The struggle to repeat pleasure

The struggle to repeat pleasure
From the old you derive pleasure, never from the new. There is no time in the new. So, if you can look at all things without allowing pleasure to creep in—at a face, a bird, the colour of a sari, the beauty of a sheet of water shimmering in the sun, or anything that gives delight—if you can look at it without wanting the experience to be repeated, then there will be no pain, no fear and, therefore, tremendous joy. It is the struggle to repeat and perpetuate pleasure which turns it into pain. Watch it in yourself. The very demand for the repetition of pleasure brings about pain, because it is not the same as it was yesterday.
– Krishnamurti, Freedom from the Known, p 37

Thought revives the dead past
By thinking about the pleasure which I had yesterday, the pleasure which is dead, which is a memory, I am giving to that dead memory a new life.
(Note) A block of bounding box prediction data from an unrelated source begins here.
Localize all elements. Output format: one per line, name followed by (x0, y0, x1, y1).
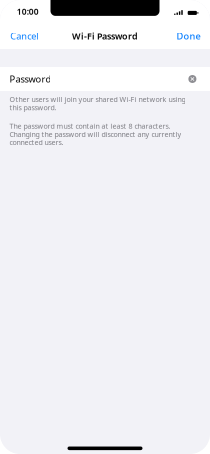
button[interactable]: Cancel (10, 26, 44, 46)
staticText: The password must contain at least 8 cha… (9, 121, 181, 147)
staticText: Password (9, 73, 51, 85)
button[interactable]: Done (172, 26, 200, 46)
staticText: Wi-Fi Password (72, 30, 138, 42)
staticText: Other users will join your shared Wi-Fi … (9, 94, 185, 112)
button[interactable]: Password (0, 67, 210, 91)
staticText: 10:00 (17, 6, 39, 17)
staticText: Cancel (10, 30, 38, 42)
staticText: Done (176, 30, 200, 42)
button[interactable]: Clear text (185, 71, 199, 87)
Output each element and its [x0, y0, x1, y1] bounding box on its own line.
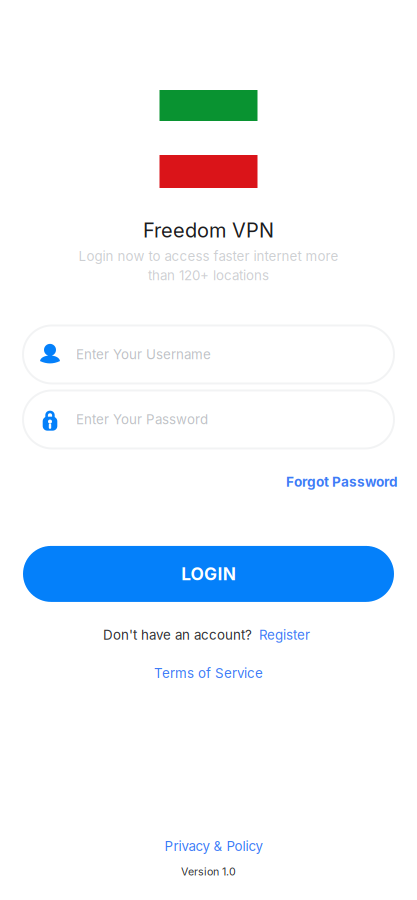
button[interactable]: LOGIN: [23, 546, 394, 602]
staticText: Enter Your Username: [76, 346, 211, 362]
button[interactable]: Terms of Service: [146, 659, 271, 687]
button[interactable]: Privacy & Policy: [154, 832, 264, 860]
staticText: Enter Your Password: [76, 411, 208, 428]
button[interactable]: Enter Your Password: [23, 390, 394, 448]
button[interactable]: Forgot Password: [282, 468, 402, 496]
button[interactable]: Enter Your Username: [23, 326, 394, 384]
staticText: Freedom VPN: [143, 218, 274, 242]
staticText: Privacy & Policy: [164, 838, 262, 854]
staticText: Login now to access faster internet more: [78, 248, 338, 264]
staticText: Terms of Service: [154, 665, 263, 681]
staticText: Register: [259, 627, 310, 643]
staticText: LOGIN: [181, 563, 236, 584]
staticText: than 120+ locations: [148, 267, 269, 283]
button[interactable]: Register: [255, 621, 314, 649]
staticText: Version 1.0: [181, 865, 236, 878]
staticText: Don't have an account?: [103, 627, 252, 643]
staticText: Forgot Password: [286, 474, 398, 490]
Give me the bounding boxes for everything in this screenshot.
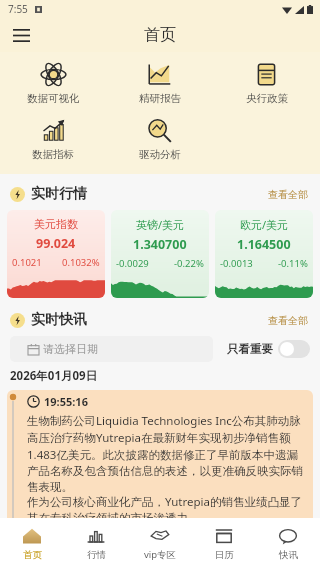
button[interactable]: vip专区 bbox=[128, 518, 192, 568]
button[interactable]: 精研报告 bbox=[106, 58, 213, 108]
staticText: -0.11% bbox=[278, 257, 308, 270]
staticText: 0.1021 bbox=[12, 256, 42, 269]
button[interactable]: 欧元/美元 bbox=[215, 210, 313, 298]
staticText: 0.1032% bbox=[62, 256, 100, 269]
staticText: -0.0029 bbox=[116, 257, 149, 270]
staticText: 欧元/美元 bbox=[240, 217, 289, 232]
staticText: 首页 bbox=[23, 549, 42, 561]
button[interactable]: 请选择日期 bbox=[10, 336, 213, 362]
button[interactable]: 首页 bbox=[0, 518, 64, 568]
staticText: vip专区 bbox=[144, 548, 177, 561]
staticText: 查看全部 bbox=[268, 314, 308, 327]
staticText: 数据指标 bbox=[32, 148, 74, 161]
button[interactable]: 日历 bbox=[192, 518, 256, 568]
staticText: 行情 bbox=[87, 549, 106, 561]
staticText: 快讯 bbox=[279, 549, 298, 561]
staticText: 查看全部 bbox=[268, 188, 308, 201]
staticText: 1.164500 bbox=[237, 236, 291, 253]
staticText: 精研报告 bbox=[139, 92, 181, 105]
staticText: 数据可视化 bbox=[27, 92, 80, 105]
staticText: 美元指数 bbox=[34, 217, 78, 231]
button[interactable]: 英镑/美元 bbox=[111, 210, 209, 298]
button[interactable]: 查看全部 bbox=[266, 186, 310, 203]
button[interactable]: Menu bbox=[6, 20, 36, 50]
staticText: 请选择日期 bbox=[43, 342, 98, 356]
button[interactable]: 数据可视化 bbox=[0, 58, 106, 108]
staticText: 2026年01月09日 bbox=[10, 368, 98, 384]
staticText: 99.024 bbox=[36, 235, 76, 252]
staticText: 只看重要 bbox=[227, 342, 273, 356]
button[interactable]: 美元指数 bbox=[7, 210, 105, 298]
staticText: 日历 bbox=[215, 549, 234, 561]
button[interactable]: 数据指标 bbox=[0, 114, 106, 164]
staticText: 1.340700 bbox=[133, 236, 187, 253]
staticText: 实时行情 bbox=[31, 185, 87, 203]
button[interactable]: 央行政策 bbox=[213, 58, 320, 108]
button[interactable]: 驱动分析 bbox=[106, 114, 213, 164]
staticText: 生物制药公司Liquidia Technologies Inc公布其肺动脉高压治… bbox=[27, 413, 305, 494]
staticText: -0.22% bbox=[174, 257, 204, 270]
button[interactable]: 只看重要 bbox=[227, 340, 310, 358]
button[interactable]: 快讯 bbox=[256, 518, 320, 568]
button[interactable]: 行情 bbox=[64, 518, 128, 568]
staticText: 7:55 bbox=[8, 2, 28, 16]
button[interactable]: 19:55:16 bbox=[7, 390, 313, 518]
staticText: 驱动分析 bbox=[139, 148, 181, 161]
staticText: 央行政策 bbox=[246, 92, 288, 105]
staticText: 实时快讯 bbox=[31, 311, 87, 329]
staticText: 作为公司核心商业化产品，Yutrepia的销售业绩凸显了其在专科治疗领域的市场渗… bbox=[27, 494, 305, 518]
staticText: 英镑/美元 bbox=[136, 217, 185, 232]
staticText: 首页 bbox=[144, 25, 176, 45]
button[interactable]: 查看全部 bbox=[266, 312, 310, 329]
staticText: 19:55:16 bbox=[44, 394, 88, 409]
staticText: -0.0013 bbox=[220, 257, 253, 270]
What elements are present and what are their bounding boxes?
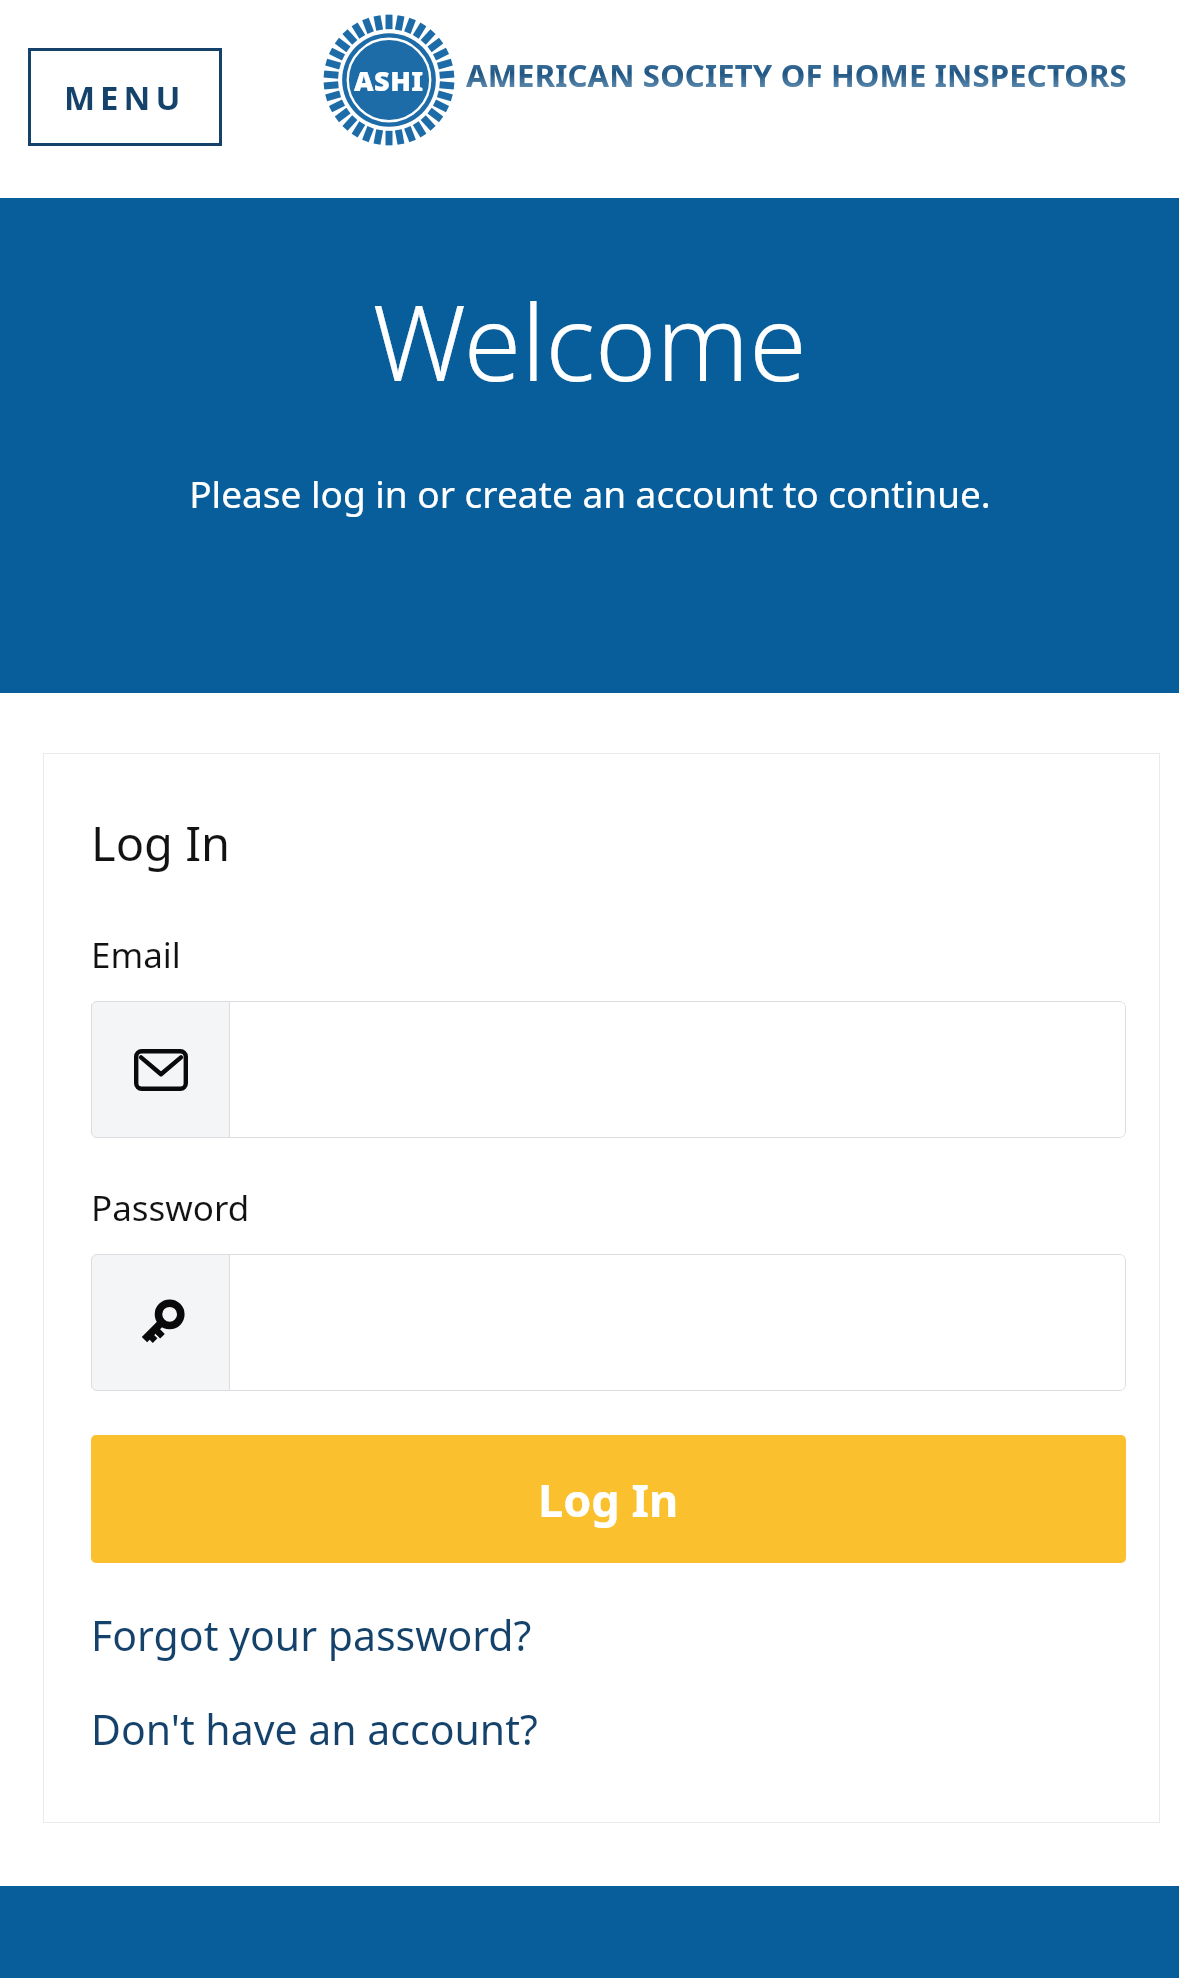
- staticText: Log In: [91, 811, 231, 875]
- other: Password: [135, 1297, 187, 1349]
- other: Email: [134, 1049, 188, 1091]
- staticText: Password: [91, 1184, 250, 1232]
- staticText: ASHI: [354, 62, 424, 99]
- button[interactable]: Password: [91, 1254, 1126, 1391]
- staticText: Welcome: [372, 270, 807, 412]
- staticText: Please log in or create an account to co…: [189, 468, 991, 518]
- button[interactable]: Log In: [91, 1435, 1126, 1563]
- staticText: Don't have an account?: [91, 1701, 538, 1757]
- button[interactable]: Email: [91, 1001, 1126, 1138]
- staticText: AMERICAN SOCIETY OF HOME INSPECTORS: [466, 54, 1127, 96]
- staticText: Forgot your password?: [91, 1607, 532, 1663]
- button[interactable]: MENU: [28, 48, 222, 146]
- button[interactable]: Forgot your password?: [91, 1607, 532, 1663]
- button[interactable]: Don't have an account?: [91, 1701, 538, 1757]
- staticText: Email: [91, 931, 181, 979]
- staticText: Log In: [538, 1469, 679, 1530]
- staticText: MENU: [64, 75, 186, 120]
Please watch this in yourself. Thought is reviving the dead past, the dead pleasure, the dead memory, and from that very dead memory, thought has come into being. This is what is going on all our life. So thought not only breeds this contradiction in our lives—as pleasure and fear—but also thought has accumulated the memory of the innumerable pleasures we have had and from those memories thought is reborn.
– Krishnamurti, Talks and Dialogues Saanen 1967, p 220

Thought and pleasure
Thought has a great deal to do with pleasure. I can look at that sunset and the next moment it is gone—thought comes in and begins to think about it, says how beautiful it was when, for a moment, “I” was absent, with all my problems, tortures, miseries; there was only that marvellous thing. And that remains as thought, is sustained by thought. The same thing with regard to sexual pleasure—thought chews it over, thinks about it endlessly, builds up images which sustain the sensation and the demand for fulfilment tomorrow. It is the same with regard to ambition, fame, success, and being important.